Cloud Provider Access Management
Google Cloud’s commitment to access management relies on a set of products such as Access transparency, Access Approval and Key Access justification. Access Transparency logs give you information on actions taken by Google personnels. It is part of Google’s long-term commitment to transparency and user trust. You can use Access Transparency logs to verify that Google personnel are accessing content only for valid business reasons such as fixing an outage or attending to support requests. A new feature called Access Approval , currently in preview, takes it further by requiring your explicit approval whenever they need to access your content.

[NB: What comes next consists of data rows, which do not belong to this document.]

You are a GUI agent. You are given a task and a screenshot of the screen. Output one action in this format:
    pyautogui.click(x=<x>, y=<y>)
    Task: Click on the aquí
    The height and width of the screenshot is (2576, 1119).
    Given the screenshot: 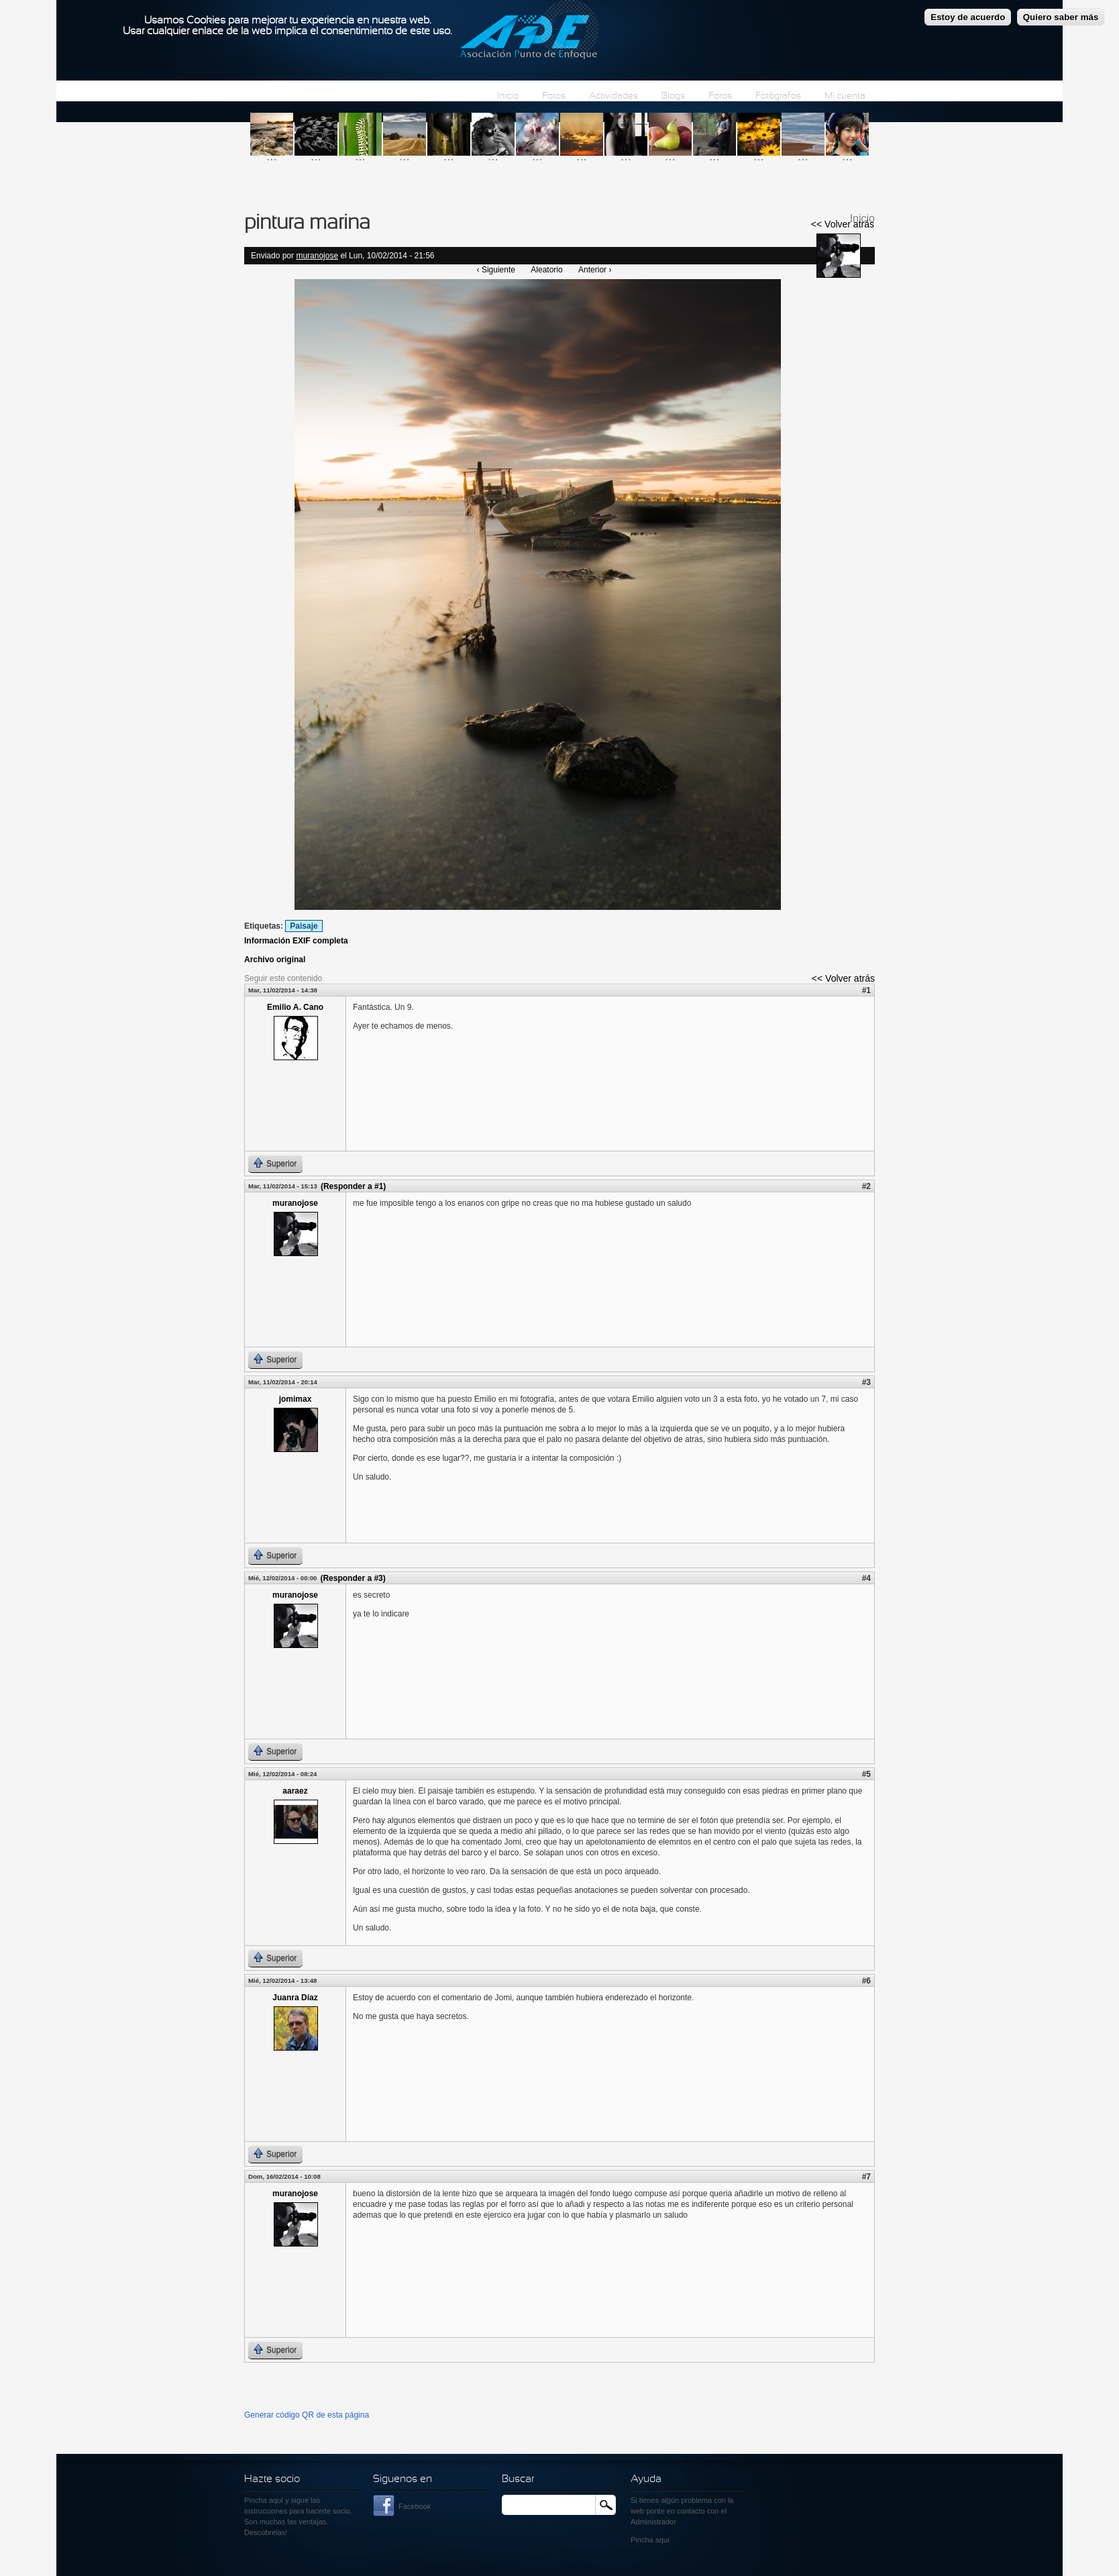 What is the action you would take?
    pyautogui.click(x=662, y=2540)
    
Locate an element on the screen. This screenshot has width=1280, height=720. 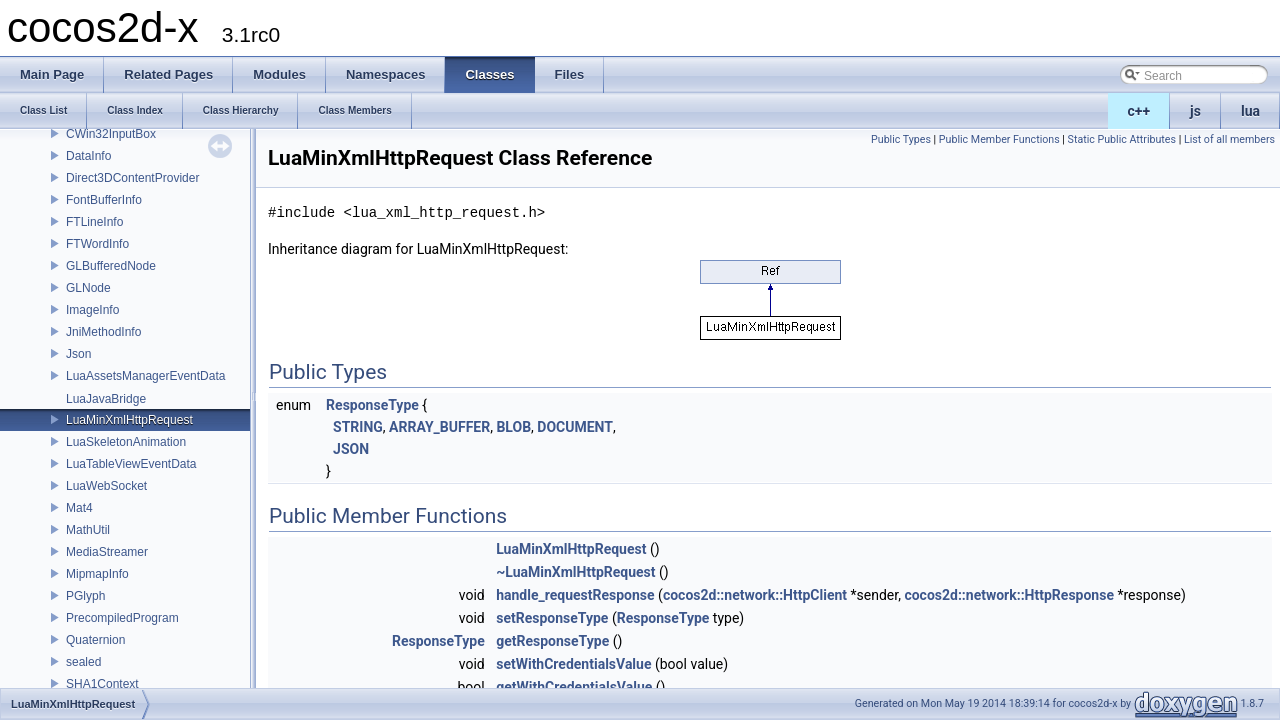 BLOB is located at coordinates (513, 427).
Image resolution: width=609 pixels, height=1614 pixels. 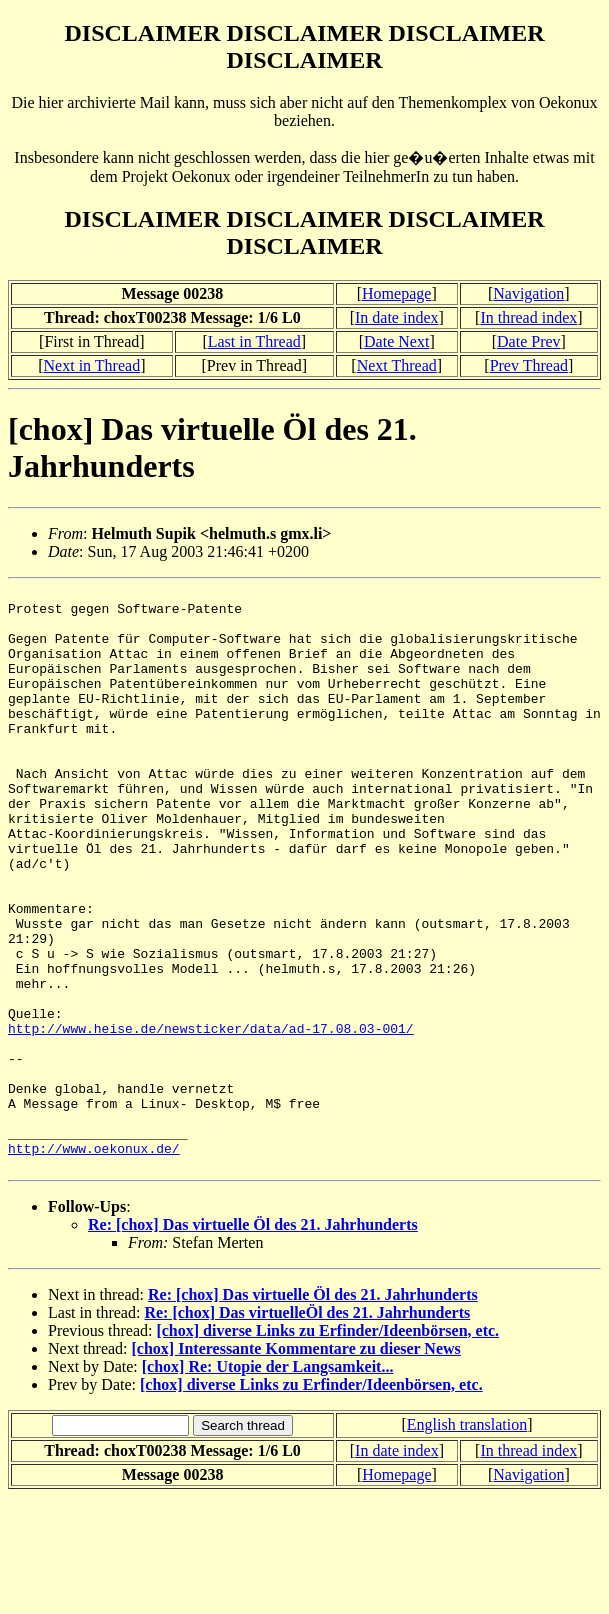 What do you see at coordinates (529, 341) in the screenshot?
I see `Date Prev` at bounding box center [529, 341].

Explaining Model Predictions
To realize the potential of AI in regulated industries, AI must be used and developed responsibly. To that end, we have established innovation principles that guide Google’s AI applications, best practices to share our work with communities outside of Google and programs to operationalise our efforts. Our AI Principles serve as our ethical charter for research and product development. To further put responsible AI into practice, we have made available to the world a Responsible AI Toolkit to help developers implement the free responsible AI tools and our innovative techniques during the ML workflow.
Putting it all together – A functional architecture
We’ve put together an example functional architecture to highlight the components of a secure data pipeline and storage as discussed in this article. In this architecture, we are highlighting the various stages of data storage, processing and consumption. At each stage, the process interacts with services providing adequate controls e.g. encryption, identification and tokenization of sensitive data, and transparency reporting via logging. All of the components are deployed within a service perimeter to prevent any data exfiltration.